### Given data

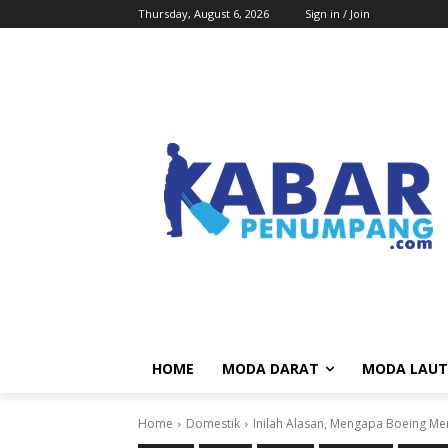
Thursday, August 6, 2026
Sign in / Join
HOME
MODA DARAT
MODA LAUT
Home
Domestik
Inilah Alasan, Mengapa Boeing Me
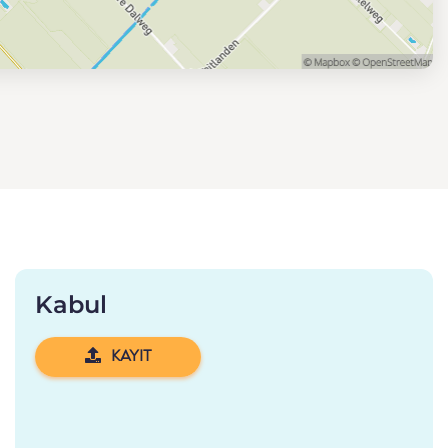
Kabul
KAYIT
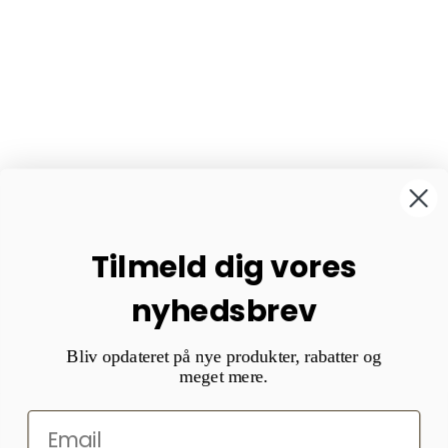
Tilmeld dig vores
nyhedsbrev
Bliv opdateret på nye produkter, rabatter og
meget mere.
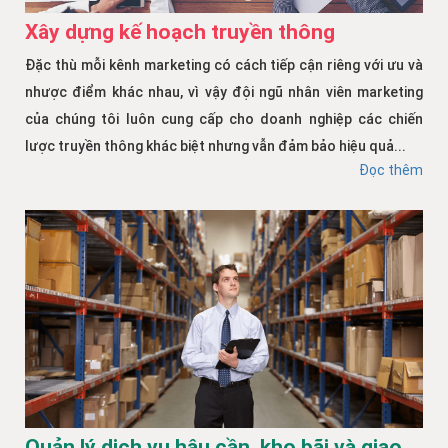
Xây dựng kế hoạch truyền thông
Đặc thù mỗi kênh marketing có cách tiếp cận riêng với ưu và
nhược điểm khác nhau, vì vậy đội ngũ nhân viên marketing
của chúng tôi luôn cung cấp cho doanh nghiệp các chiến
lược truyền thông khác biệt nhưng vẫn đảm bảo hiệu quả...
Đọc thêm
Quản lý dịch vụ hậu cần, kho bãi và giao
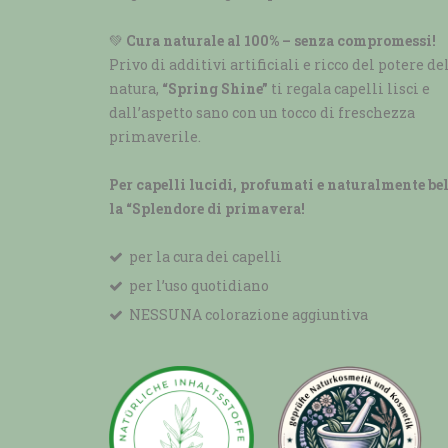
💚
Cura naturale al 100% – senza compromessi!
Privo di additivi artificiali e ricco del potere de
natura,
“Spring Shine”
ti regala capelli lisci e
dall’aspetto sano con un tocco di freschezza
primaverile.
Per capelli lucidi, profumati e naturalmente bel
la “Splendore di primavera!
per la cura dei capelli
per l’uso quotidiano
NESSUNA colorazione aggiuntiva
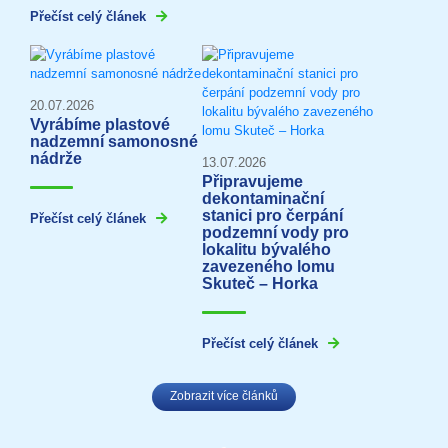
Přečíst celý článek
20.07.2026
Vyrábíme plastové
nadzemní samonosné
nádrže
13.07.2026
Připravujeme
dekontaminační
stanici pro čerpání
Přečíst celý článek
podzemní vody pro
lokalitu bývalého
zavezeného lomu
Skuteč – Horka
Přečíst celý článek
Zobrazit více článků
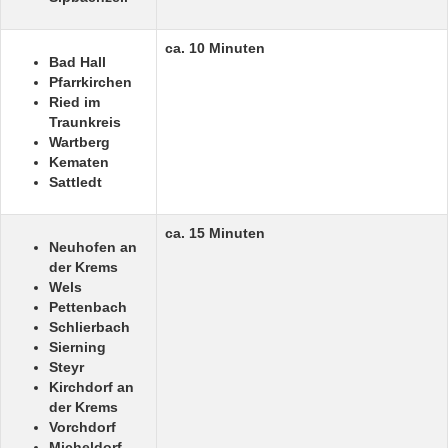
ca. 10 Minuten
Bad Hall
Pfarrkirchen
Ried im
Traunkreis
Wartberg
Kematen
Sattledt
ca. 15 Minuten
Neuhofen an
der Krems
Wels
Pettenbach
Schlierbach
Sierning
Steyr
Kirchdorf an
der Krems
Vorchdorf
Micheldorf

######

• What is being asked: All entries above must be duplicated exactly; please omit any picture they hold.

• Answer box:
Thursday, August 6, 2026
Sign in / Join
HOME
MODA DARAT
MODA LAUT
Home
Domestik
Inilah Alasan, Mengapa Boeing Me
Kabul
KAYIT
Tilmeld dig vores
nyhedsbrev
Bliv opdateret på nye produkter, rabatter og
meget mere.
Xây dựng kế hoạch truyền thông
Đặc thù mỗi kênh marketing có cách tiếp cận riêng với ưu và
nhược điểm khác nhau, vì vậy đội ngũ nhân viên marketing
của chúng tôi luôn cung cấp cho doanh nghiệp các chiến
lược truyền thông khác biệt nhưng vẫn đảm bảo hiệu quả...
Đọc thêm
Quản lý dịch vụ hậu cần, kho bãi và giao
💚
Cura naturale al 100% – senza compromessi!
Privo di additivi artificiali e ricco del potere de
natura,
“Spring Shine”
ti regala capelli lisci e
dall’aspetto sano con un tocco di freschezza
primaverile.
Per capelli lucidi, profumati e naturalmente bel
la “Splendore di primavera!
per la cura dei capelli
per l’uso quotidiano
NESSUNA colorazione aggiuntiva
Přečíst celý článek
20.07.2026
Vyrábíme plastové
nadzemní samonosné
nádrže
13.07.2026
Připravujeme
dekontaminační
stanici pro čerpání
Přečíst celý článek
podzemní vody pro
lokalitu bývalého
zavezeného lomu
Skuteč – Horka
Přečíst celý článek
Zobrazit více článků
ca. 10 Minuten
Bad Hall
Pfarrkirchen
Ried im
Traunkreis
Wartberg
Kematen
Sattledt
ca. 15 Minuten
Neuhofen an
der Krems
Wels
Pettenbach
Schlierbach
Sierning
Steyr
Kirchdorf an
der Krems
Vorchdorf
Micheldorf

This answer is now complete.